Le luxe de ralentir

Il n’y a pas assez de 24 heures dans une journée. J’ai trop de choses à faire pour ralentir. Je n’ai pas les moyens de prendre mon temps… Autant d’arguments qu’on m’oppose quand j’évoque mes aspirations à ralentir. On me parle de la chance que j’ai de pouvoir vivre à mon rythme, d’exercer une activité qui me permet d’avoir du temps libre. Mais pourtant suis-je réellement une privilégiée ? Existe-t-il qui que ce soit qui ne puisse pas se permettre le luxe de ralentir ?

Le luxe de ralentir face à l’instantané

Nous sommes clairement entrés dans l’ère du temps réel.
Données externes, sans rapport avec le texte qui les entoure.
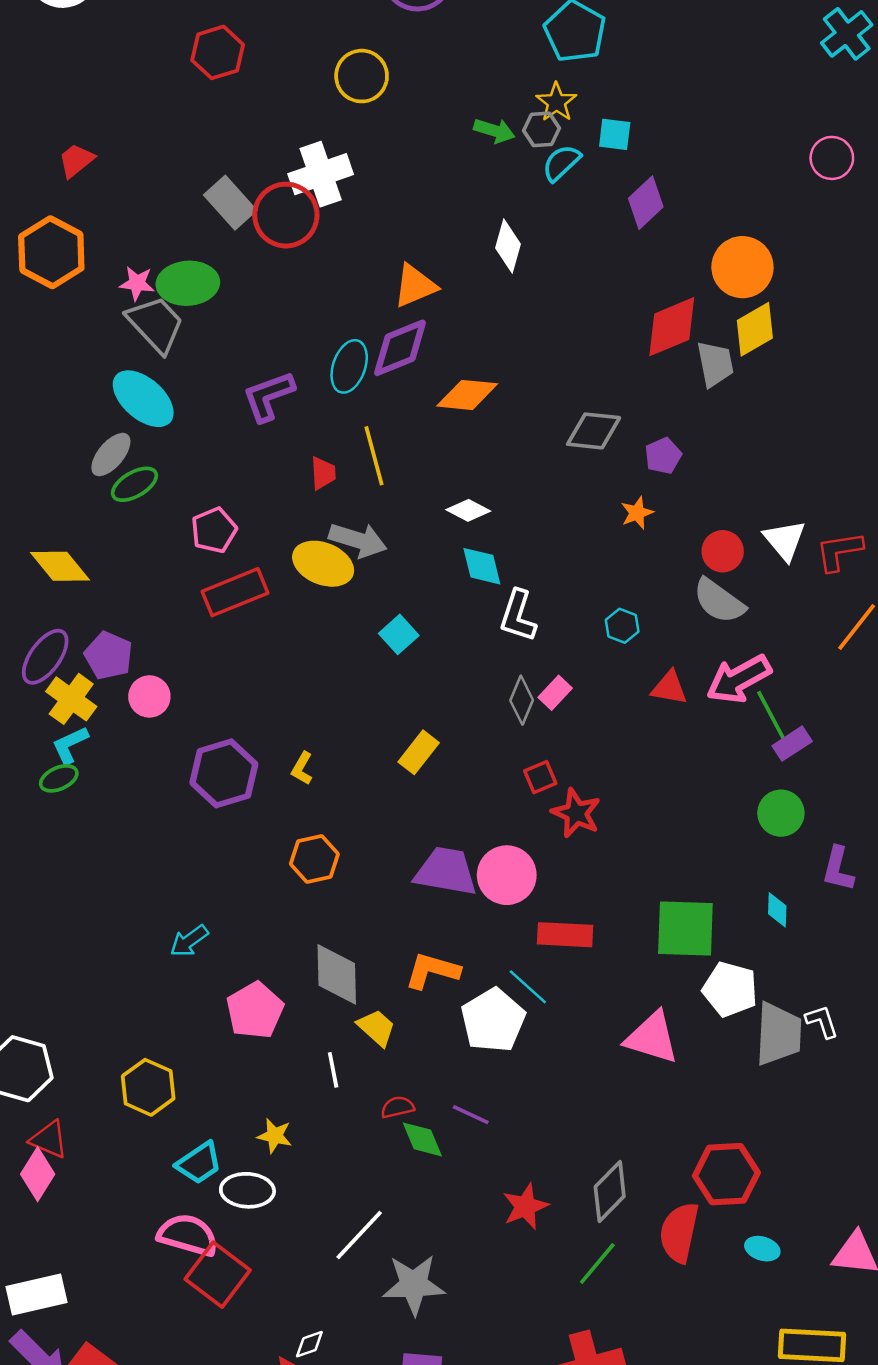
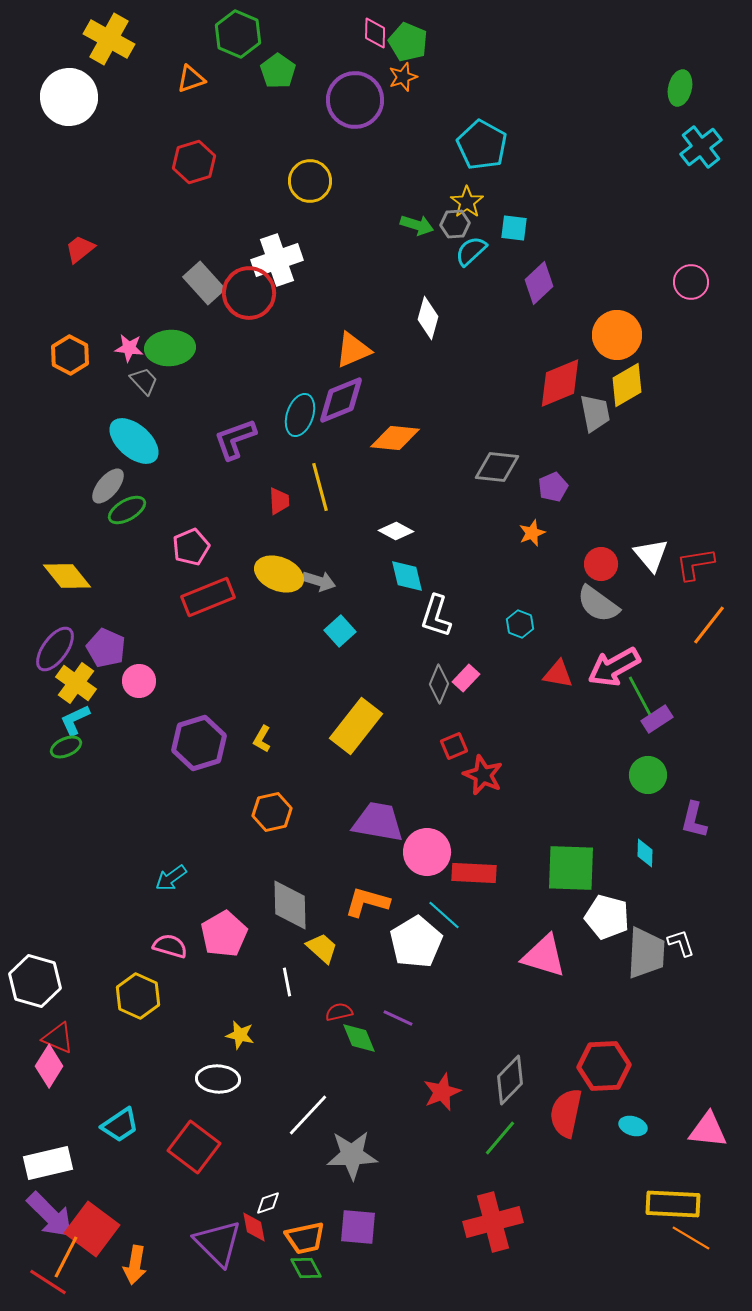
pink circle: (832, 158) -> (691, 282), moved
orange hexagon: (51, 252) -> (70, 355), moved, size x0.7
gray trapezoid: (156, 324) -> (144, 381), size x0.6
gray arrow: (358, 540) -> (319, 581), moved, size x0.7
yellow rectangle: (419, 752) -> (356, 726), size x1.6
pink circle: (507, 875) -> (427, 852), moved
cyan trapezoid: (199, 1163) -> (120, 1125), moved
pink semicircle: (188, 1235) -> (170, 946), moved, size x0.7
C’est tellement pratique ce GPS qui nous fait changer d’itinéraire pour éviter un bouchon avant même qu’on ne remarque le moindre ralentissement.
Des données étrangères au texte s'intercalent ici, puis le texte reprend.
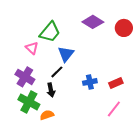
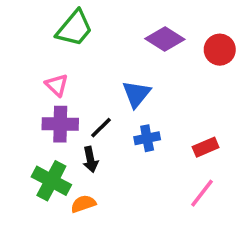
green trapezoid: (50, 32) -> (74, 28), moved
blue triangle: (66, 54) -> (136, 94), moved
purple cross: (25, 77) -> (60, 124), moved, turned -30
blue cross: (90, 82) -> (147, 138), moved

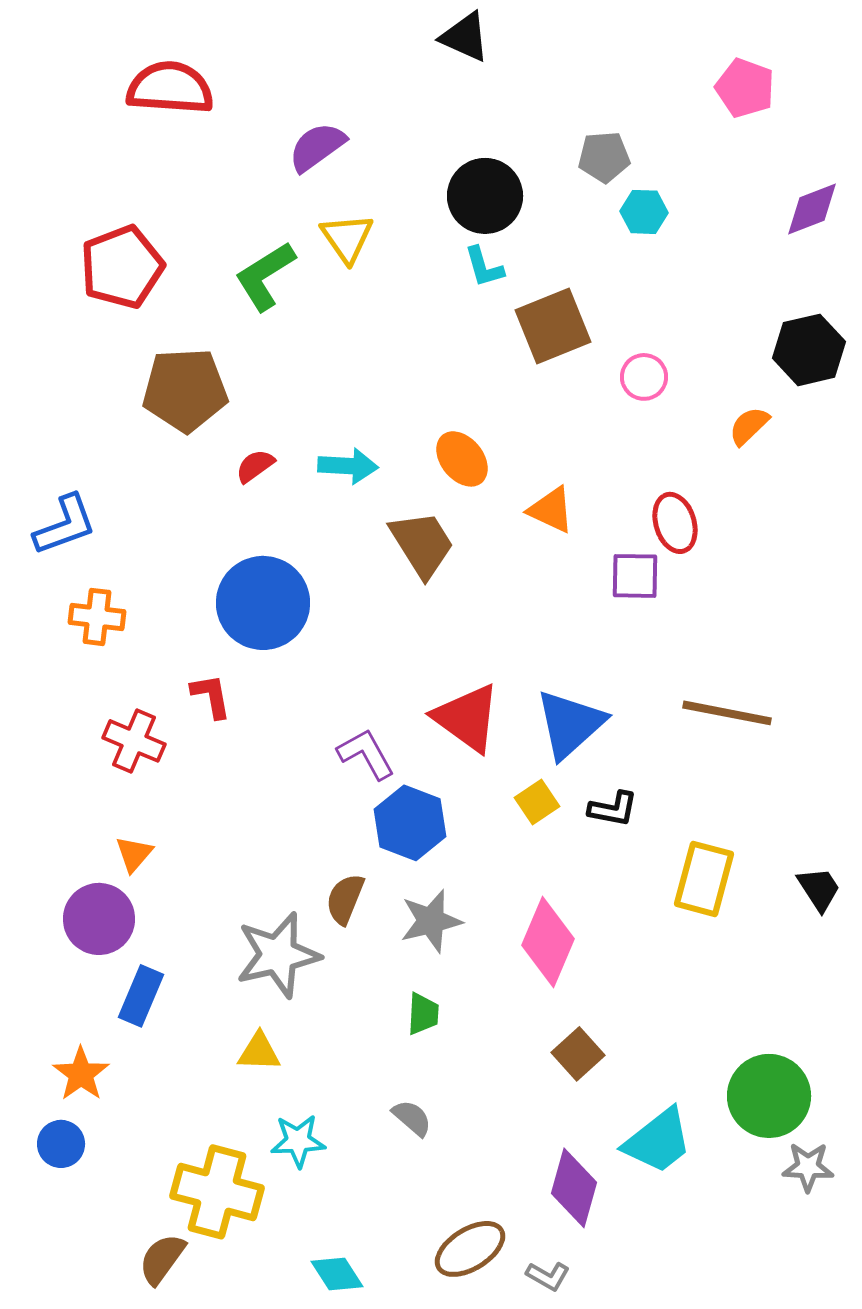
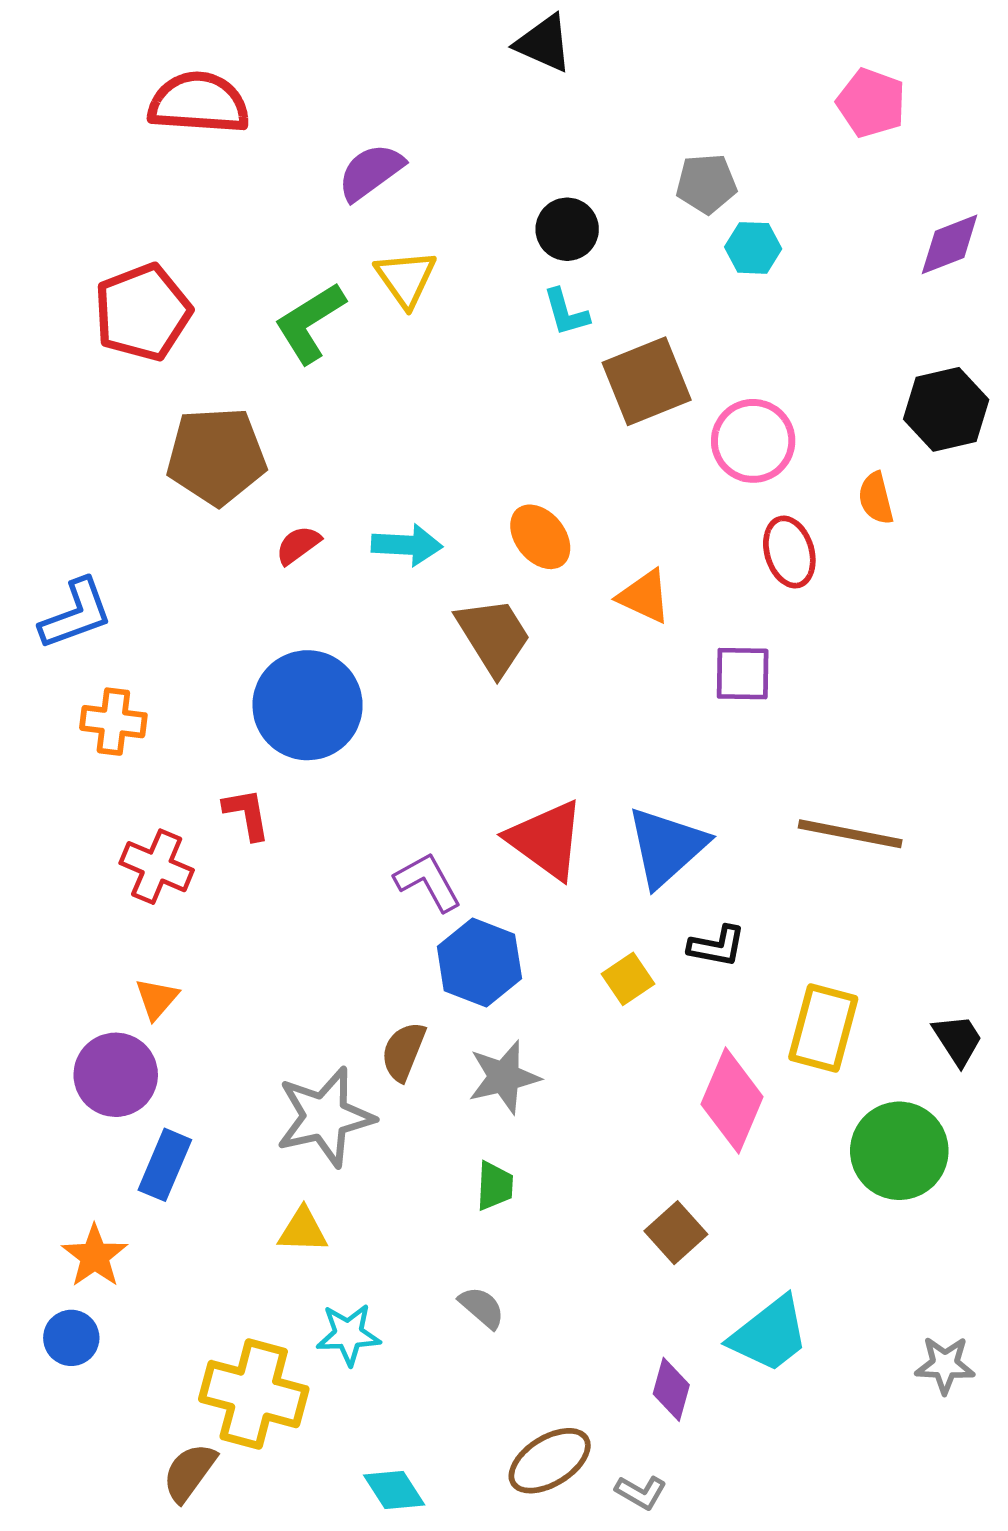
black circle: (485, 196) -> (567, 229), size x0.7
pink circle: (644, 377) -> (753, 441), size x1.5
orange semicircle: (749, 426) -> (876, 498), turned -60
red ellipse: (675, 523) -> (789, 552), moved
yellow square: (537, 802) -> (628, 979), moved
pink diamond: (548, 942) -> (732, 1101), moved
green circle: (769, 1096) -> (899, 1151), moved
purple diamond: (574, 1188) -> (671, 1389), size x0.7

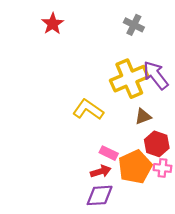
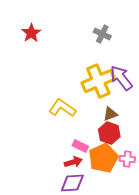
red hexagon: (157, 144) -> (109, 133), moved

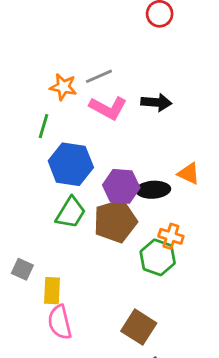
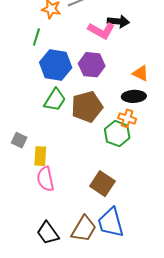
pink L-shape: (108, 108) -> (101, 31), moved
purple hexagon: (121, 186) -> (92, 65), moved
black ellipse: (153, 190) -> (134, 96), moved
J’ai parfois l’impression que d’humain à humain, nous finissons par nous attendre à cette même instantanéité. Je suis de celle qui préfèrent envoyer des mails que de passer un coup de fil dans la cadre de mes activités professionnelles. Je me dis que la personne pourra répondre à ma demande quand elle sera disponible, un appel téléphonique étant à mon sens bien plus intrusif.
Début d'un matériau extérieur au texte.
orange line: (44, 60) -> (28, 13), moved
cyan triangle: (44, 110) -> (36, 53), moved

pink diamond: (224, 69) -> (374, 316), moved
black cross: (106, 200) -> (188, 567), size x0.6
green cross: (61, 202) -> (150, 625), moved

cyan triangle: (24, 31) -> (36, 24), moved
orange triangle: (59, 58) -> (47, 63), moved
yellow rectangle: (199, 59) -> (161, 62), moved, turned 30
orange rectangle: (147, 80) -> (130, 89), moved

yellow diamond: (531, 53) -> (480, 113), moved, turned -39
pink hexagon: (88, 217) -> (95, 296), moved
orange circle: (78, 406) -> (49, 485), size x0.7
Il m’arrive régulièrement d’envoyer des mails le dimanche ou les jours fériés, tout simplement parce que je le fais directement quand me vient l’idée, je ne note pas « envoyer un mail à Untel » dans ma To Do List. Je le fais, ça ne prend pas plus de temps. Je suis toujours étonnée de voir qu’en réponse certaines personnes s’excusent de ne pas avoir répondu dans la foulée, mais qui le demandait ? Certainement pas moi ! Après tout, une question posée par mail nécessite rarement une réponse urgente. Pour les urgences justement, on prend le temps de passer un coup de fil non ?

S’accorder le luxe de ralentir, c’est peut-être aussi se permettre de consulter ses messages, que ce soit par mail ou sur les réseaux sociaux seulement quand nous sommes disponibles, et pas parce qu’une notification nous a invité à le faire.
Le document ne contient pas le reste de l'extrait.